Relaxation is good for people of any age. The techniques help us relax by slowing down our heart rate. It releases physical tension. It gives us a sense of having a break from stress for a few minutes and afterward we have a much calmer mood.
Typical techniques are especially good for prime family caregivers of loved ones with dementia. Dementia is so difficult because our loved ones are unaware of the problems and stresses they cause, and are unable to change or help. In fact their condition will only worsen and so will our stress.
Researchers generally classify relaxation techniques into two different categories: concentrative and non-concentrative. Concentrative techniques involve focusing on a particular object such as a candle flame, the sound of an instrument, or a particular mantra.
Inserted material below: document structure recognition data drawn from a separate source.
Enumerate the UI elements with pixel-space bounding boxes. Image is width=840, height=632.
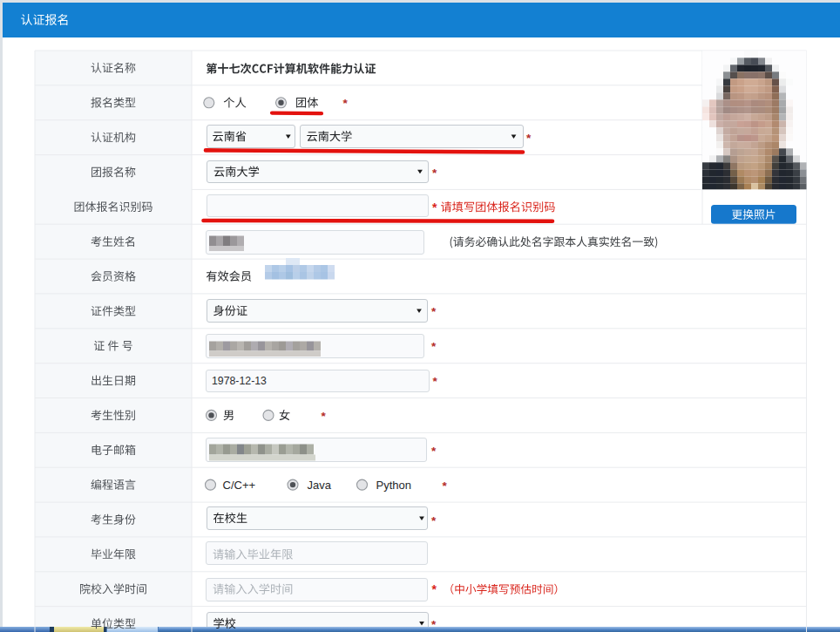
svg-text:*: * bbox=[321, 410, 326, 423]
svg-text:*: * bbox=[431, 340, 437, 353]
svg-text:*: * bbox=[431, 445, 437, 458]
svg-text:*: * bbox=[431, 618, 437, 631]
svg-text:*: * bbox=[431, 305, 437, 318]
svg-text:*: * bbox=[432, 582, 437, 596]
svg-text:1978-12-13: 1978-12-13 bbox=[212, 375, 267, 387]
svg-text:*: * bbox=[526, 132, 532, 145]
svg-text:*: * bbox=[431, 514, 437, 527]
svg-text:*: * bbox=[432, 166, 437, 180]
svg-text:C/C++: C/C++ bbox=[223, 479, 256, 492]
svg-text:*: * bbox=[432, 200, 437, 214]
svg-text:*: * bbox=[432, 375, 437, 388]
svg-text:*: * bbox=[342, 97, 348, 110]
svg-text:Python: Python bbox=[376, 479, 411, 492]
svg-text:Java: Java bbox=[308, 479, 332, 492]
svg-text:*: * bbox=[442, 479, 447, 493]
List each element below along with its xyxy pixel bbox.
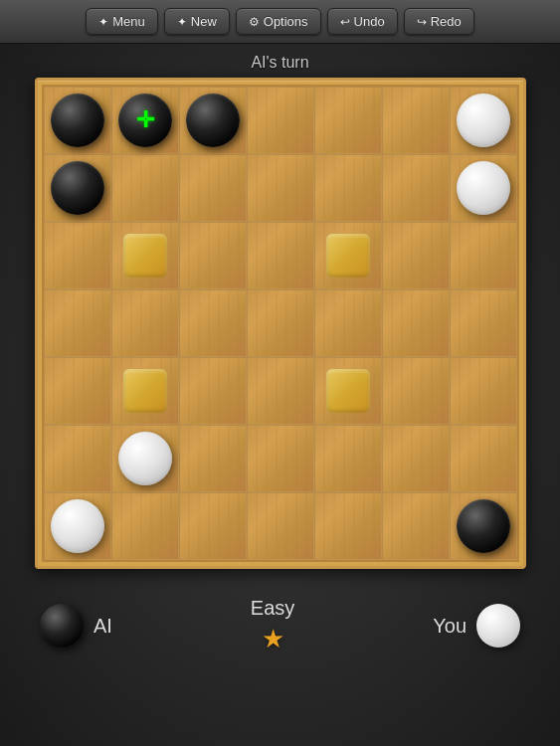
board-cell[interactable]: [44, 425, 111, 492]
options-label: Options: [264, 14, 308, 29]
board-cell[interactable]: [247, 154, 314, 222]
board-cell[interactable]: [179, 289, 247, 357]
undo-label: Undo: [354, 14, 385, 29]
board-cell[interactable]: [450, 154, 517, 222]
gold-marker: [326, 369, 370, 413]
menu-label: Menu: [112, 14, 145, 29]
board-cell[interactable]: [179, 357, 247, 425]
board-cell[interactable]: [450, 87, 517, 154]
board-cell[interactable]: [314, 425, 382, 492]
black-piece: [51, 93, 104, 147]
difficulty-label: Easy: [251, 597, 294, 620]
board-cell[interactable]: [111, 357, 179, 425]
board-cell[interactable]: [450, 222, 517, 289]
black-piece: [51, 161, 104, 215]
gold-marker: [326, 234, 370, 278]
board-cell[interactable]: [314, 492, 382, 560]
board-cell[interactable]: [111, 154, 179, 222]
undo-icon: ↩: [340, 15, 350, 29]
board-cell[interactable]: [247, 357, 314, 425]
board-cell[interactable]: [382, 492, 450, 560]
board-cell[interactable]: [179, 492, 247, 560]
board-cell[interactable]: [179, 425, 247, 492]
board-cell[interactable]: [44, 357, 111, 425]
board-cell[interactable]: [44, 492, 111, 560]
board-cell[interactable]: [382, 87, 450, 154]
score-bar: AI Easy ★ You: [0, 581, 560, 654]
you-player-name: You: [433, 615, 467, 638]
board-cell[interactable]: [44, 289, 111, 357]
game-board[interactable]: ✛: [42, 85, 519, 562]
board-cell[interactable]: [314, 222, 382, 289]
board-cell[interactable]: [247, 222, 314, 289]
board-cell[interactable]: [450, 425, 517, 492]
board-cell[interactable]: [111, 289, 179, 357]
board-cell[interactable]: [44, 87, 111, 154]
white-piece: [118, 432, 172, 485]
turn-label: AI's turn: [251, 54, 308, 72]
gold-marker: [123, 234, 167, 278]
black-piece: [186, 93, 240, 147]
new-button[interactable]: ✦ New: [164, 8, 230, 35]
options-button[interactable]: ⚙ Options: [236, 8, 321, 35]
ai-player-info: AI: [40, 604, 112, 648]
new-icon: ✦: [177, 15, 187, 29]
board-cell[interactable]: [450, 492, 517, 560]
gold-marker: [123, 369, 167, 413]
board-cell[interactable]: [450, 289, 517, 357]
board-cell[interactable]: [179, 87, 247, 154]
board-cell[interactable]: [44, 222, 111, 289]
undo-button[interactable]: ↩ Undo: [327, 8, 398, 35]
board-cell[interactable]: [382, 289, 450, 357]
difficulty-info: Easy ★: [251, 597, 294, 654]
redo-label: Redo: [431, 14, 462, 29]
board-cell[interactable]: [314, 87, 382, 154]
ai-piece: [40, 604, 84, 648]
board-cell[interactable]: [111, 425, 179, 492]
board-cell[interactable]: [179, 154, 247, 222]
board-cell[interactable]: [111, 222, 179, 289]
difficulty-star: ★: [262, 624, 284, 654]
board-cell[interactable]: [247, 425, 314, 492]
board-cell[interactable]: [450, 357, 517, 425]
redo-icon: ↪: [417, 15, 427, 29]
white-piece: [457, 93, 510, 147]
board-cell[interactable]: [44, 154, 111, 222]
black-piece-selected: ✛: [118, 93, 172, 147]
board-cell[interactable]: [314, 289, 382, 357]
board-cell[interactable]: [314, 357, 382, 425]
board-cell[interactable]: [382, 222, 450, 289]
board-cell[interactable]: [382, 154, 450, 222]
board-container: ✛: [35, 78, 526, 569]
you-player-info: You: [433, 604, 520, 648]
board-cell[interactable]: [111, 492, 179, 560]
board-cell[interactable]: [247, 289, 314, 357]
new-label: New: [191, 14, 217, 29]
board-cell[interactable]: [247, 87, 314, 154]
board-cell[interactable]: [382, 357, 450, 425]
redo-button[interactable]: ↪ Redo: [404, 8, 474, 35]
toolbar: ✦ Menu ✦ New ⚙ Options ↩ Undo ↪ Redo: [0, 0, 560, 44]
board-cell[interactable]: [179, 222, 247, 289]
board-cell[interactable]: [247, 492, 314, 560]
black-piece: [457, 499, 510, 553]
menu-icon: ✦: [98, 15, 108, 29]
white-piece: [51, 499, 104, 553]
menu-button[interactable]: ✦ Menu: [86, 8, 158, 35]
options-icon: ⚙: [249, 15, 260, 29]
board-cell[interactable]: [314, 154, 382, 222]
white-piece: [457, 161, 510, 215]
board-cell[interactable]: [382, 425, 450, 492]
board-cell[interactable]: ✛: [111, 87, 179, 154]
you-piece: [476, 604, 520, 648]
ai-player-name: AI: [93, 615, 112, 638]
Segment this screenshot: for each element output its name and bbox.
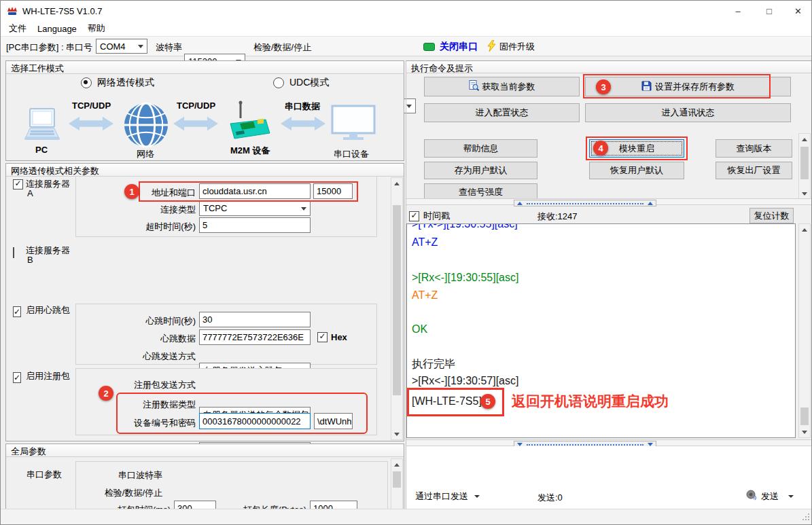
- close-port-button[interactable]: 关闭串口: [423, 39, 478, 54]
- server-a-checkbox[interactable]: ✓: [13, 179, 23, 189]
- scroll-down-icon[interactable]: [799, 427, 810, 437]
- module-reboot-button[interactable]: 模块重启: [589, 139, 684, 158]
- send-button[interactable]: 发送: [745, 489, 794, 503]
- maximize-button[interactable]: □: [754, 1, 785, 21]
- splitter-handle[interactable]: [514, 200, 656, 206]
- regpack-label: 启用注册包: [26, 370, 70, 382]
- firmware-upgrade-button[interactable]: 固件升级: [487, 39, 535, 54]
- radio-udc-mode[interactable]: UDC模式: [273, 77, 329, 89]
- menu-file[interactable]: 文件: [3, 20, 32, 37]
- help-info-button[interactable]: 帮助信息: [424, 139, 537, 158]
- menu-help[interactable]: 帮助: [82, 20, 111, 37]
- g-pds-label: 检验/数据/停止: [89, 487, 162, 499]
- log-line: >[Tx->][19:30:55][asc]: [412, 223, 518, 230]
- device-id-input[interactable]: 00031678000000000022: [199, 413, 311, 429]
- splitter-top[interactable]: [406, 198, 811, 205]
- send-via-serial-dropdown[interactable]: 通过串口发送: [415, 490, 480, 503]
- splitter-dots: [527, 444, 643, 446]
- minimize-button[interactable]: –: [722, 1, 754, 21]
- netparams-scrollbar[interactable]: [391, 177, 403, 440]
- commands-scrollbar[interactable]: [798, 133, 811, 200]
- checkbox-checked-icon: ✓: [409, 211, 419, 221]
- addr-label: 地址和端口: [128, 187, 196, 199]
- scrollbar-thumb[interactable]: [393, 205, 401, 395]
- sent-count-label: 发送:0: [537, 492, 563, 504]
- server-b-checkbox[interactable]: [13, 246, 14, 258]
- server-addr-input[interactable]: clouddata.usr.cn: [199, 183, 311, 199]
- pc-laptop-icon: [21, 107, 63, 145]
- splitter-bottom[interactable]: [406, 439, 811, 446]
- hb-data-label: 心跳数据: [128, 333, 196, 345]
- device-pwd-input[interactable]: \dtWUnh: [314, 413, 353, 429]
- log-line: 执行完毕: [412, 357, 455, 372]
- pc-serial-label: [PC串口参数] : 串口号: [6, 41, 92, 54]
- hex-checkbox[interactable]: ✓ Hex: [317, 332, 347, 342]
- resize-grip-icon[interactable]: [802, 511, 810, 524]
- doc-search-icon: [469, 80, 479, 93]
- collapse-up-icon: [648, 202, 653, 205]
- reset-count-button[interactable]: 复位计数: [749, 208, 794, 223]
- log-scrollbar[interactable]: [798, 223, 811, 438]
- log-line: >[Rx<-][19:30:55][asc]: [412, 272, 518, 284]
- com-port-select[interactable]: COM4: [96, 39, 147, 54]
- hb-time-label: 心跳时间(秒): [128, 315, 196, 327]
- app-icon: [7, 5, 18, 16]
- scrollbar-thumb[interactable]: [393, 471, 401, 488]
- heartbeat-checkbox[interactable]: ✓: [13, 305, 21, 317]
- checkbox-checked-icon: ✓: [13, 179, 23, 189]
- speaker-icon: [745, 489, 757, 503]
- scroll-up-icon[interactable]: [799, 224, 810, 235]
- restore-default-button[interactable]: 恢复用户默认: [589, 162, 684, 179]
- scrollbar-thumb[interactable]: [800, 147, 809, 179]
- factory-reset-button[interactable]: 恢复出厂设置: [716, 162, 792, 179]
- close-button[interactable]: ✕: [785, 1, 811, 21]
- timeout-label: 超时时间(秒): [128, 221, 196, 233]
- globalparams-header: 全局参数: [6, 444, 404, 457]
- timestamp-checkbox[interactable]: ✓ 时间戳: [409, 210, 450, 222]
- workmode-header: 选择工作模式: [6, 61, 404, 74]
- baud-label: 波特率: [156, 41, 182, 54]
- get-params-button[interactable]: 获取当前参数: [424, 77, 580, 96]
- net-label: 网络: [137, 148, 154, 160]
- timeout-input[interactable]: 5: [199, 217, 311, 233]
- log-line: >[Rx<-][19:30:57][asc]: [412, 375, 518, 387]
- scroll-down-icon[interactable]: [799, 188, 810, 199]
- hb-time-input[interactable]: 30: [199, 312, 311, 327]
- title-bar: WH-LTE-7S5 V1.0.7 – □ ✕: [1, 1, 811, 21]
- toolbar: [PC串口参数] : 串口号 COM4 波特率 115200 检验/数据/停止 …: [1, 36, 811, 56]
- m2m-label: M2M 设备: [230, 145, 270, 157]
- server-port-input[interactable]: 15000: [313, 183, 353, 199]
- chevron-down-icon: [406, 105, 412, 108]
- device-id-label: 设备编号和密码: [123, 417, 196, 429]
- scroll-up-icon[interactable]: [391, 459, 402, 470]
- checkbox-checked-icon: ✓: [13, 372, 21, 383]
- server-b-sub: B: [27, 255, 33, 265]
- serial-params-label: 串口参数: [27, 469, 62, 481]
- m2m-device-icon: [224, 101, 272, 145]
- conn-type-select[interactable]: TCPC: [199, 200, 311, 216]
- menu-language[interactable]: Language: [32, 22, 82, 36]
- log-line: AT+Z: [412, 289, 438, 302]
- enter-config-button[interactable]: 进入配置状态: [424, 103, 580, 122]
- save-default-button[interactable]: 存为用户默认: [424, 162, 537, 179]
- heartbeat-label: 启用心跳包: [26, 304, 70, 316]
- log-line: [WH-LTE-7S5]: [412, 395, 482, 408]
- scroll-up-icon[interactable]: [391, 178, 402, 189]
- checkbox-checked-icon: ✓: [317, 332, 328, 342]
- radio-transparent-mode[interactable]: 网络透传模式: [81, 77, 154, 89]
- scroll-up-icon[interactable]: [799, 134, 810, 145]
- link1-label: TCP/UDP: [72, 101, 111, 111]
- regpack-checkbox[interactable]: ✓: [13, 371, 21, 383]
- menu-bar: 文件 Language 帮助: [1, 21, 811, 36]
- collapse-down-icon: [517, 443, 523, 446]
- reg-send-label: 注册包发送方式: [123, 379, 196, 391]
- hb-data-input[interactable]: 7777772E7573722E636E: [199, 329, 311, 345]
- set-save-params-button[interactable]: 设置并保存所有参数: [585, 77, 791, 96]
- enter-comm-button[interactable]: 进入通讯状态: [585, 103, 791, 122]
- chevron-down-icon: [301, 207, 306, 211]
- chevron-down-icon: [788, 495, 794, 498]
- recv-count-label: 接收:1247: [537, 211, 578, 223]
- scrollbar-thumb[interactable]: [800, 408, 809, 425]
- query-version-button[interactable]: 查询版本: [716, 139, 792, 158]
- scroll-down-icon[interactable]: [391, 429, 402, 439]
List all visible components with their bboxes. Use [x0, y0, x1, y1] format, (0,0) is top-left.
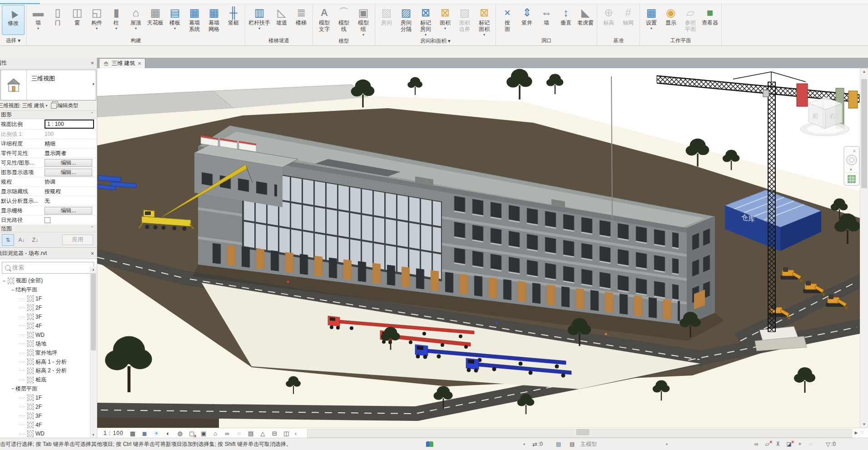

Non-concentrative techniques may include the sounds of nature, the ticking of a clock, or our own breathing. There are many types of meditation. Some include:
- Breathing Techniques: There are several different techniques. Most often begin with deep, rapid breathing and end in slow, restful breathing.
- Basic Relaxation: This involves sitting in a comfortable position and just trying to quiet your mind by thinking of nothing. It sounds easy, but is not, because thoughts keep popping in. One way to begin is to observe yourself and your thoughts. Notice the narrative voices in your head, but don’t engage them. Just let them go.
- Focused Relaxation: Using this technique, you focus on something intently, but don’t engage your thoughts about it. You can focus on something visual like a candle flame or a statue; something auditory like sounds of nature; something constant like your own breathing or the ticking of a clock. I use this form of relaxation and use a mantra for my focus. When I am aware of thoughts intruding I simply return to my mantra.
- Activity-Oriented Relaxation: This involves a repetitive activity where you can get ‘in the zone’ and experience ‘flow’. My brother uses running as his activity. It quiets his mind and allows his brain to shift. Other activities may include gardening, creating artwork or practicing yoga. Whichever activity you choose, should be a constant.
- Mindfulness Techniques: The object is to stay in the moment and not think about the future or the past. You may focus on sensations you feel in your body or emotions from the sensations you feel. You should not examine why you feel the sensations or emotions, but just experience them as sensations.
- Spiritual Techniques: For many people meditation is a spiritual practice, not a religious practice. It is a time when they can feel and hear God speaking. For me this is true. I experience ‘guidance’ and ‘inner wisdom’ once my mind is quiet. This is clearly true when I practice Lectio Divina (latin for divine reading). This form of relaxation is a traditional Benedictine practice of scriptural reading, meditation and prayer intended to promote communion with God.
- Namaste: This is a form of relaxation that is being examined and used more and more for people with dementia. Namaste means ‘awakening the spirit within’. During this form of relaxation the individual experiences peace using all of his/her senses. Soft music or sounds of nature are playing, beautiful scenery is enjoyed, popsicles or ice cream is eaten, soft caressing touch is experienced, and beautiful scents are in the air. We use this technique on even our most advanced cases of dementia with wonderful results.
With meditation, the benefits build over time. After regular meditations over months and years, you’ll experience long-term benefits such as less reactivity toward stress, lower blood pressure and greater mental and emotional clarity.